About 40 million years ago, some monkeys in Africa evidently floated a few thousand kilometers across the ocean to South America, probably on driftwood. Neanderthals were a lot bigger than those monkeys, but a similar scenario might have happened here.


I think it’s important to note that this is just showing that Neanderthal were sailing long before modern human remains of sailing were dated to - lll

Modern humans and Neanderthals (and Denisovians) coexist for about 100-150k years before modern humans basically killed them all after interbreeding.


Interspecies violence is one of a ton of proposed theories, and not a lot of evidence exists to suggest favoring one over the other.

See https://en.wikipedia.org/wiki/Neanderthal_extinction for some of the other theories.


Given our recent performance in extinction level interspecies violence and our considerable capability of intraspecies violence I find your characterization of violence as only one of many competing theories surprisingly ... endearing. But you are not wrong, given the low populations involved on both sides it's not impossible at all that violence wasn't the decisive factor.

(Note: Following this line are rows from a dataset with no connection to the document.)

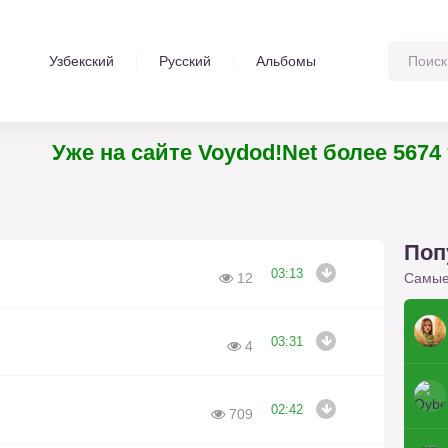
Узбекский
Русский
Альбомы
Уже на сайте Voydod!Net более 5674 т
Поп
03:13
Самые
12
03:31
4
02:42
709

I thought there was some decent evidence including butcher marks on bones and widespread genetic immunity to human specific prions


That's evidence that the Neanderthals engaged in cannibalism. That's not evidence that homo sapiens ate the Neanderthals as food.


I think the genetic evidence is adaptive mutations that are present in all humans


Our species also engaged in cannibalism.

That isn't evidence that we killed the Neanderthals for food. Rather than, say, having added some ecosystem stress through competition that left them less able to handle a major volcano 40,000 years ago.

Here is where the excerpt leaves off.